I mean being able to solve at least this issue would already be a huge win. I don't know if this can be done *in the short term* without having to thoroughly change the way in which things are packaged.

Shared library packages

callegar — Thu, 17 Jul 2025 06:51:36 +0000

What would be very useful at this point is the ability to be able to package binary libraries to support other packages and to be shared among them. An obvious example is blas. As of today every Pypi wheel seems to vendors its blas, which is horrible:

1. it hinders the possibility of picking the best blas for your system or to test different options;

2. most important it breaks the possibility to do multithreading right.
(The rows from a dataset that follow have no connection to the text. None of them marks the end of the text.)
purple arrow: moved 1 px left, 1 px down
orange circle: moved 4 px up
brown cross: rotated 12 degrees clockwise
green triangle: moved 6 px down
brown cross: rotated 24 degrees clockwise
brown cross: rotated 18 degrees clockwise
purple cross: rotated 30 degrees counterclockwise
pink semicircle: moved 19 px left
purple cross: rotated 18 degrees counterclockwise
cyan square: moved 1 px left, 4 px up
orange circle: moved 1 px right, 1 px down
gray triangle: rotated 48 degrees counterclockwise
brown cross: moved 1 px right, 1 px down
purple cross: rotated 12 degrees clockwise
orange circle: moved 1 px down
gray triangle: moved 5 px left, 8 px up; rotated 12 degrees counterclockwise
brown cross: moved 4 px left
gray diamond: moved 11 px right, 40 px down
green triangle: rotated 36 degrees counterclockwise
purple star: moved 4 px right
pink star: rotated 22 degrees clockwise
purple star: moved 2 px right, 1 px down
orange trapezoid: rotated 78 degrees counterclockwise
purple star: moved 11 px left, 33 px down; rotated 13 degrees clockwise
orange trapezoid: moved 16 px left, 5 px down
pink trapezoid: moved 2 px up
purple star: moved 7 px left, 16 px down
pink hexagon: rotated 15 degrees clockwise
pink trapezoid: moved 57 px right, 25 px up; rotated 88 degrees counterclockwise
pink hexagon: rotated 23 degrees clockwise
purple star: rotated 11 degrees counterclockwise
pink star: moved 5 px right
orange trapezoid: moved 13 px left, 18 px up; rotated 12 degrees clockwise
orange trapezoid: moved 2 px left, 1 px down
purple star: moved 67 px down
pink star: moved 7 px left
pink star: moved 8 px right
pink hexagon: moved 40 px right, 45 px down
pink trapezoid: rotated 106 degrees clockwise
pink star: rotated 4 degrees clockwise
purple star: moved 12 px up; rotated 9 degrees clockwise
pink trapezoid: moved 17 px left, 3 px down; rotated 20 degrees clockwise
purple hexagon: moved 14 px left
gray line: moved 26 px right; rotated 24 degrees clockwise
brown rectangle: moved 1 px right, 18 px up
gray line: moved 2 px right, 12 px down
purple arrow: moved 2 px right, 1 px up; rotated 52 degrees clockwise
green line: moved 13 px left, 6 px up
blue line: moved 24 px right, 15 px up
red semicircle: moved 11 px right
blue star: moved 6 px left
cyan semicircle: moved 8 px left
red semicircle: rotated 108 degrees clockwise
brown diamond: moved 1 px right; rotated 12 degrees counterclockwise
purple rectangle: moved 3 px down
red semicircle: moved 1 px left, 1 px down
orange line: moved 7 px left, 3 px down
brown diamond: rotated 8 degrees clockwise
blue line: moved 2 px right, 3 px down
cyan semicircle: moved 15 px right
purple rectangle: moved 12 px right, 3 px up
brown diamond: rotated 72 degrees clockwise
Every individual blas ends up with its own view of how many cores the system has and on how many of them it is parallelizing. This means that if multiple packages end up doing things concurrently and each uses blas, you end up with a very suboptimal case where more threads than cores are employed. For this reason it looks like many packages that vendor some blas in their wheel build it to be single core. And again this is a performance loss.

3. it makes packages bigger than they should and memory usage larger than it should, with an obvious loss in cache performance.

This does not feel radical enough

aragilar — Wed, 16 Jul 2025 13:36:16 +0000

The elephant in the room is Windows. Once you're willing to drop Windows there are lots of options, but practically once you include Windows you only have conda (and various reimplementations of it). For some reason people want to push the PyPI/PyPA ecosystem to be a clone of the conda ecosystem due to some perceived issues with conda (when it's likely the issues people have with conda are due the constraints needed to support such a setup).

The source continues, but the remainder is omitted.